## What to do
After locating the line containing "At what (x,y)" in the entries below, please write out that line and the rest through the end exactly. Omit pictures.

## Material for this exercise
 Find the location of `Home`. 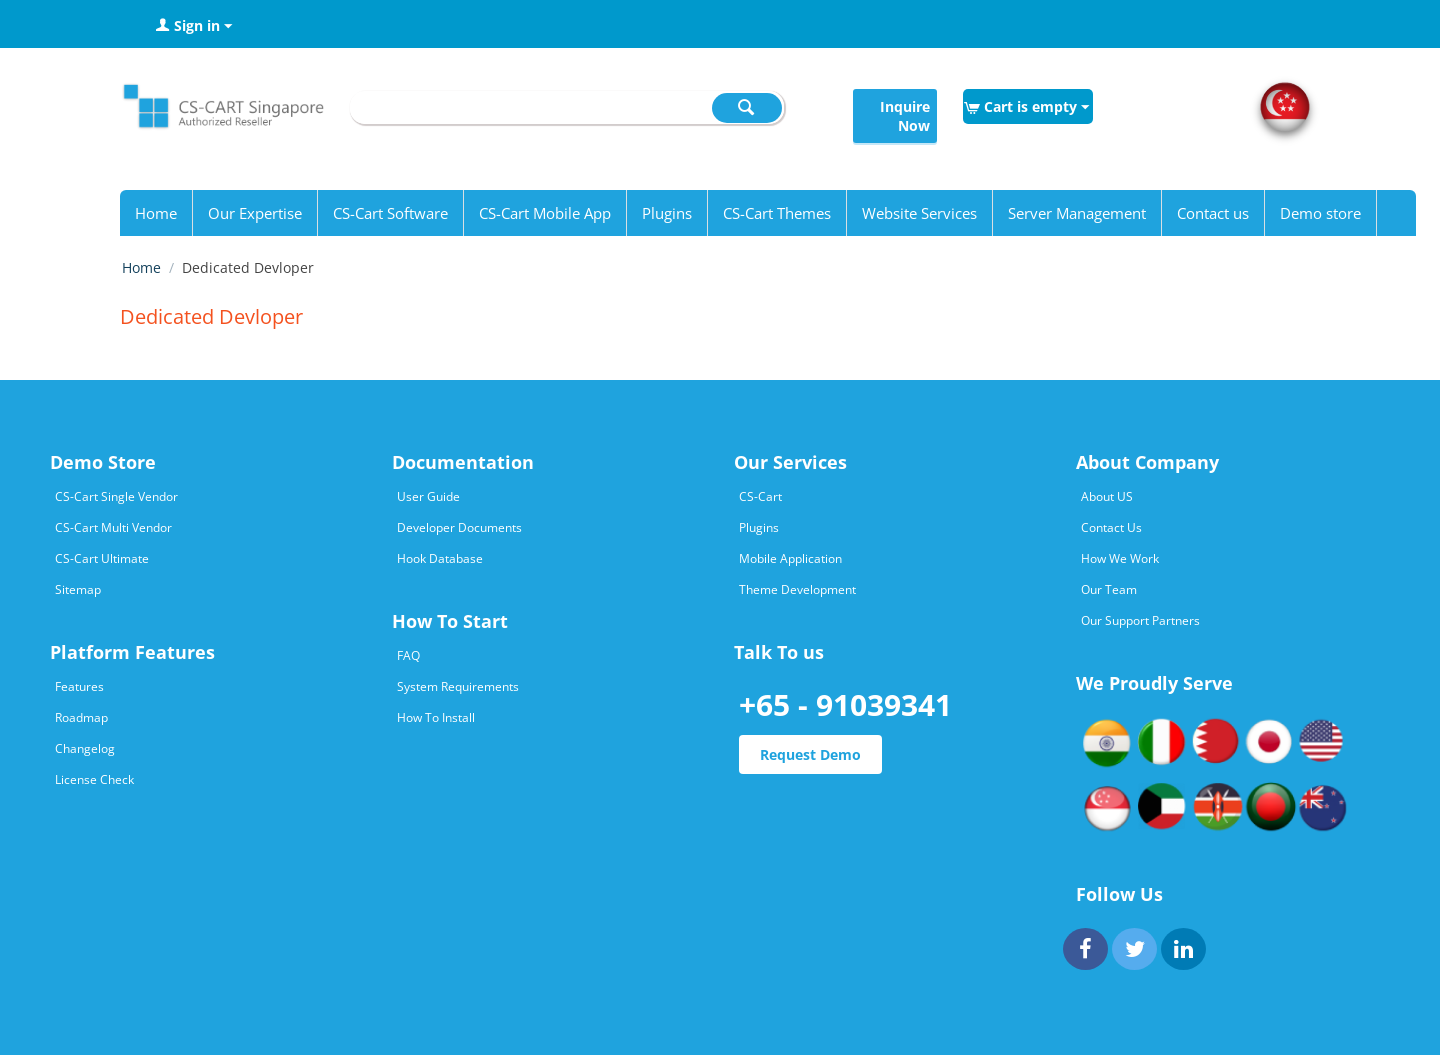

Home is located at coordinates (156, 213).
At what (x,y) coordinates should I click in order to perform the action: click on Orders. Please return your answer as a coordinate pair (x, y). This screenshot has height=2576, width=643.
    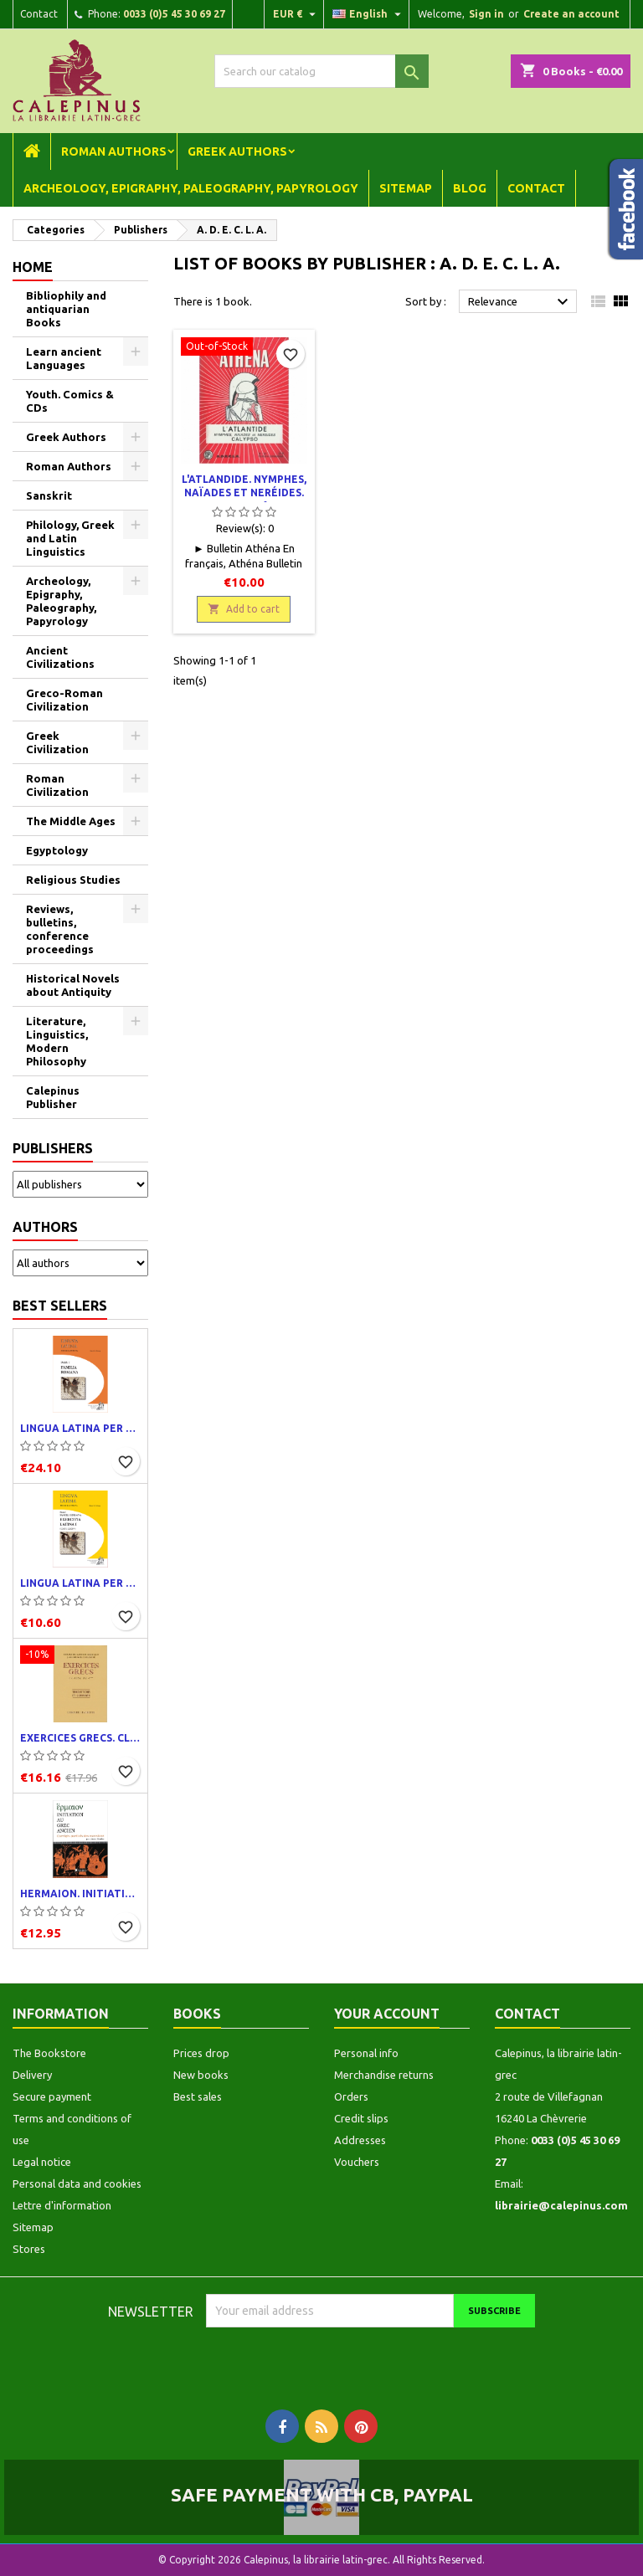
    Looking at the image, I should click on (351, 2096).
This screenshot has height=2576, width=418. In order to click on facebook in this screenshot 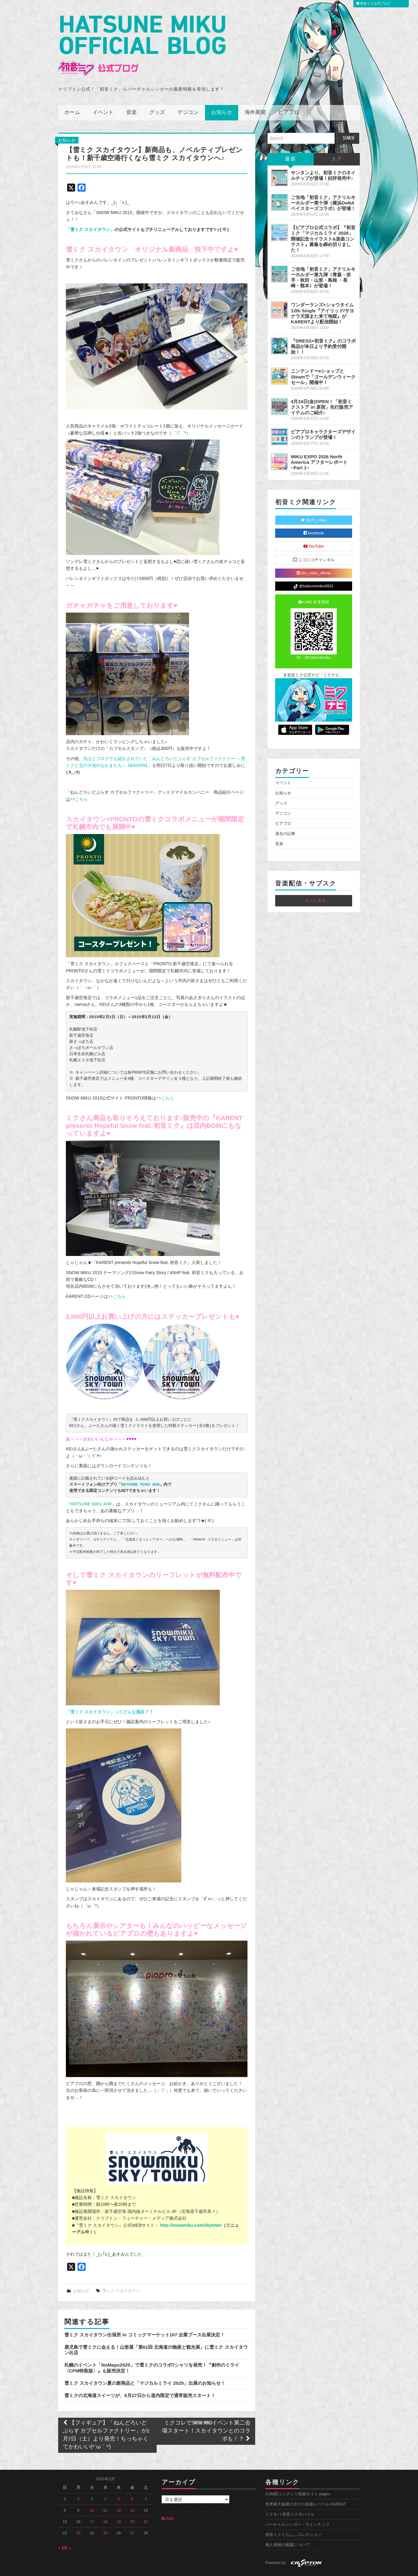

## Answer box
At what (x,y) coordinates should I click in order to perform the action: click on Orders. Please return your answer as a coordinate pair (x, y). This screenshot has height=2576, width=643.
    Looking at the image, I should click on (351, 2096).
This screenshot has height=2576, width=418. In order to click on facebook in this screenshot 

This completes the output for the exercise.